Work-related stress is on the increase.
Work-related stress is on the increase and it’s only going to get worse as the economic crisis deepens, and employees go in and out of working from home or working in the office/factory etc.
In 2020/21 there were an estimated 822,000 workers affected by work-related stress, depression or anxiety. This represents 2,480 per 100,000 workers.
In 2020/21 work-related stress, depression or anxiety accounted for 50% of all work-related ill health.
In the recent years prior to the coronavirus pandemic, the rate of self-reported work-related stress, depression or anxiety had shown signs of increasing. In 2020/21 the rate was higher than the 2018/19 pre-coronavirus levels. The latest year (2020/21) is not statistically different compared to the previous year. Evidence suggests this is not related to COVID-19
Work-related stress, depression or anxiety by industry
The average prevalence of work-related stress, depression or anxiety across all industries was 1,780 cases per 100,000 workers averaged over the period 2018/19-2020/21.
The broad industry categories of Public administration and defence; compulsory social security (3,140 cases per 100,000 workers),
Education (2,310 cases per 100,000 workers),
Human health and social work activities (2,770 cases per 100,000 workers) all had significantly higher rates than the average for all industries.
Work-related stress, depression or anxiety by occupation
For the three-year period averaged over 2018/19-2020/21, Professional occupations (2,530 cases per 100,000 workers) had statistically significantly higher rates of work-related stress, depression or anxiety compared to the rate for all occupational groups (1,780 per 100,000 workers).
A number of smaller occupational groups, some part of the above bigger groupings, also had statistically higher rates (averaged over 2018/19-2020/21) including:
- Health professionals.
- Teaching and other educational professionals.
- Protective service occupations.
- Customer service occupations.
These occupations often involve high levels of public contact or interaction and many are also largely within the public sector.
Work-related stress, depression or anxiety by age and gender
The most recent data shows that compared to all workers, females overall had statistically significantly higher rates of work-related stress, depression or anxiety and males significantly lower.
Compared to all workers:
- Males aged 16-24
- Males aged 45-54
- Males aged 55+
had significantly lower rates of work-related stress, depression or anxiety.
- Females aged 25-34
- Females aged 35-44
- Females aged 45-54
had significantly higher rates.
Causes of work-related stress, anxiety or depression
Of the 822,000 workers suffering from work-related stress, depression or anxiety in 2020/21 an estimated 449,000 reported that this was caused or made worse by the effects of the coronavirus pandemic.

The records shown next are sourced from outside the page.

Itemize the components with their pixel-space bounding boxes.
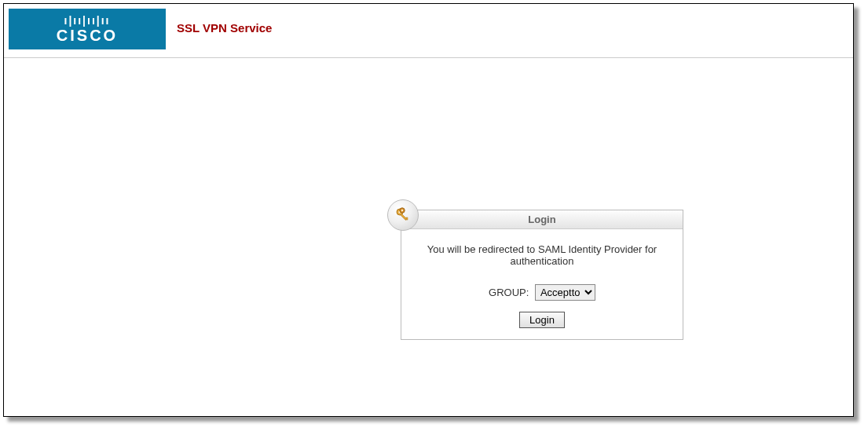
- header: ı|ıı|ıı|ıı CISCO SSL VPN Service: [4, 4, 853, 51]
- redirect-message-line2: authentication: [511, 255, 574, 267]
- login-panel-body: You will be redirected to SAML Identity …: [401, 229, 683, 339]
- login-panel: Login You will be redirected to SAML Ide…: [401, 210, 683, 340]
- cisco-logo-block: ı|ıı|ıı|ıı CISCO: [9, 9, 166, 49]
- login-button[interactable]: Login: [519, 312, 565, 328]
- cisco-logo-bars: ı|ıı|ıı|ıı: [57, 15, 118, 26]
- group-select[interactable]: Acceptto: [535, 284, 595, 301]
- page-container: ı|ıı|ıı|ıı CISCO SSL VPN Service: [3, 3, 854, 417]
- svg-rect-3: [406, 217, 408, 220]
- cisco-logo-text: CISCO: [57, 27, 118, 43]
- service-title: SSL VPN Service: [177, 21, 272, 35]
- cisco-logo: ı|ıı|ıı|ıı CISCO: [57, 15, 118, 43]
- login-panel-title: Login: [528, 214, 555, 225]
- header-divider: [4, 57, 853, 58]
- group-label: GROUP:: [489, 287, 529, 298]
- group-row: GROUP: Acceptto: [411, 284, 673, 301]
- login-panel-header: Login: [401, 210, 683, 229]
- svg-rect-2: [401, 214, 407, 221]
- svg-point-5: [401, 210, 403, 211]
- redirect-message: You will be redirected to SAML Identity …: [411, 243, 673, 267]
- redirect-message-line1: You will be redirected to SAML Identity …: [427, 243, 657, 255]
- keys-icon: [387, 199, 419, 231]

These estimates of the number of workers who suffered work-related stress, depression or anxiety as a result of the coronavirus pandemic should not be subtracted from the overall estimate of work-related stress, depression or anxiety. It cannot be assumed that those individuals would not have otherwise suffered work-related stress, depression or anxiety in the absence of coronavirus.
Prior to the coronavirus pandemic the predominant cause of work-related stress, depression or anxiety from the Labour Force Survey (2009/10-2011/12) was workload, in particular tight deadlines, too much work or too much pressure or responsibility.
Other factors identified included a lack of managerial support, organisational changes at work, violence and role uncertainty (lack of clarity about job/uncertain what meant to do).
How to nurture a culture of self-care: top tips
Get to know your people. It is only by gaining employee insights, through various means from surveys, absence and employee benefit claims statistics to Glassdoor reviews, that you can begin to think about tweaking – or kickstarting – a fit for purpose wellbeing programme.
Join up your existing wellbeing benefits, services & initiatives. Chances are you are doing a lot already and probably have access via products like group risk and health cash plans to a whole host of wellbeing services, maybe even OH resource. Work with your providers to ensure these are structured in a way that supports immediate-use care pathways. Also link all of this to other relevant HR policies, practices and initiatives you might already have in place such as mental health first aiders and wellbeing networks.
Communicate in a way that is insight-led and purpose driven. Gone are the days of ‘throwing mud at the wall’ style communication. If you want your employees to rationally understand the support and services you have in place (and they need to, otherwise they won’t use them) and the way in which the programme supports the company’s purpose, you need to communicate in a way that is much more structured and targeted. Use employee insights and think like a consumer marketeer.